Frederick Smock was a Kentucky poet laureate, a literary journal editor and a Bellarmine University professor whose straightforward poetry lyrically evoked the natural world.
“As soon as I met Fred Smock, then a graduate student at the University of Louisville, I knew I was in the company of a special and wonderful sensibility,” said Sena Jeter Naslund, a Hall of Fame novelist and former Kentucky poet laureate who was his teacher at U of L. “To have seen his journey as a distinguished poet, trail-breaking editor and splendid teacher has been both comforting and inspiring.”
When Smock was 6, his father moved the family from Louisville to suburban Fern Creek, where he often spent time wandering forests and fields. “I am drawn to nature,” he once said.
After Seneca High School, Smock earned a bachelor’s degree at Georgetown College and his master of arts at the University of Louisville. He did post-graduate study at the University of Arizona.

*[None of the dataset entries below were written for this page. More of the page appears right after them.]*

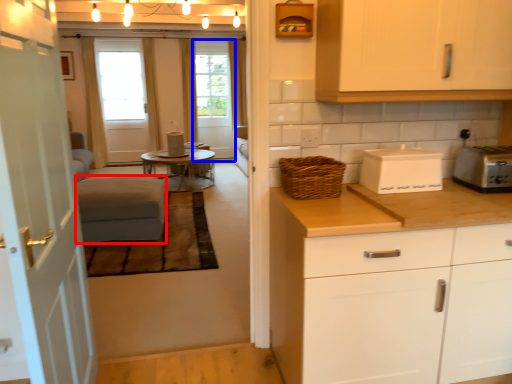 Question: Which of the following is the closest to the observer, couch (highlighted by a red box) or screen door (highlighted by a blue box)?

Choices:
 (A) couch
 (B) screen door

Answer: (A) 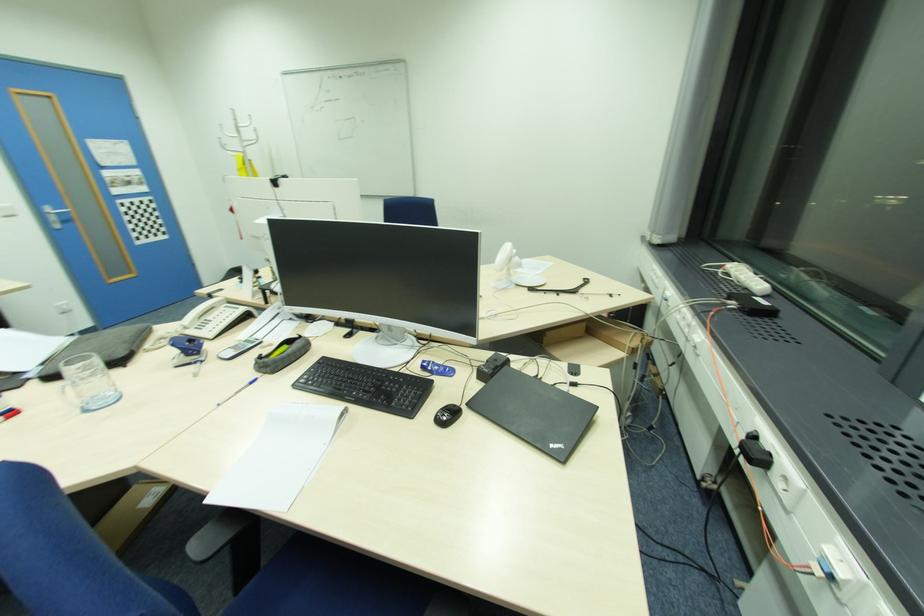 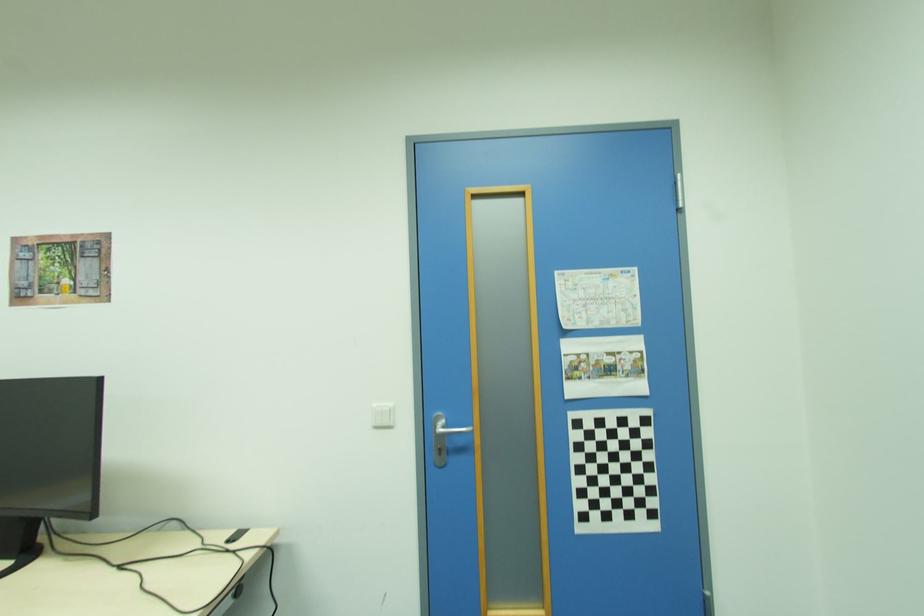 Where in the second image is the point corresponding to point 167,233 from the first image?

(655, 515) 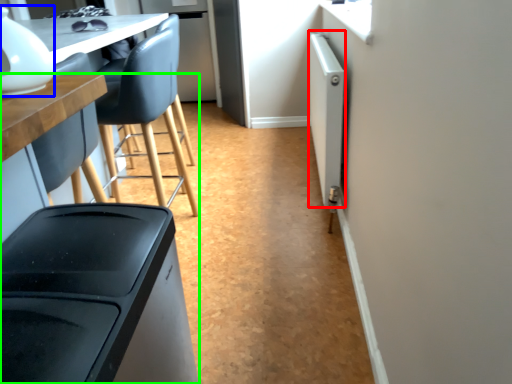 Question: Which is nearer to the appliance (highlighted by a red box)? appliance (highlighted by a blue box) or table (highlighted by a green box).

Choices:
 (A) appliance
 (B) table

Answer: (B) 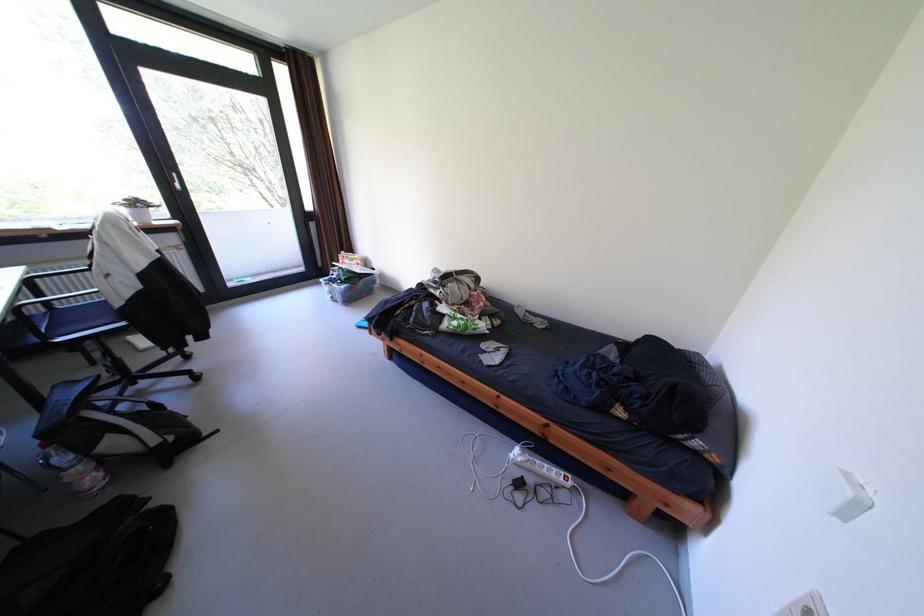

From 1985 until 1998, Smock and Sallie Bingham, the late writer and philanthropist, co-edited The American Voice, a literary journal. He later joined Bellarmine University, teaching English and creative writing. He was appointed Kentucky Poet Laureate for 2017-2018.
“As Poet Laureate, Fred’s intent was to bring poetry to as broad an audience as possible, and he did that by simply reading and talking about poems, and reminding listeners of the joy in sound, rhythm, and rhyme that we have as children,” said George Ella Lyon, another former Kentucky poet laureate and Hall of Fame member.
In addition to poetry collections, Smock published poems in many prominent literary journals, including The Southern Review, The Iowa Review, The Hudson Review, Poetry East, Ars-Interpres (Sweden), The Georgetown Review and Olivier (Argentina).
Major Works:
Gardencourt (1997)
The Good Life (2000)
Guest House (2003)
Poetry & Compassion: Essays on Arts and Craft (2006)
Pax Intrantibus: A Meditation on the Poetry of Thomas Merton (2007)
Craft-Talk: On Writing Poetry (2008)
The Blue Hour (2010)
The Bounteous World (2013)
Major Awards:
Wilson Wyatt Faculty Award at Bellarmine University (2005)
Al Smith Fellowship in Poetry from the Kentucky Arts Council
Jim Wayne Miller Prize for Poetry from Western Kentucky University.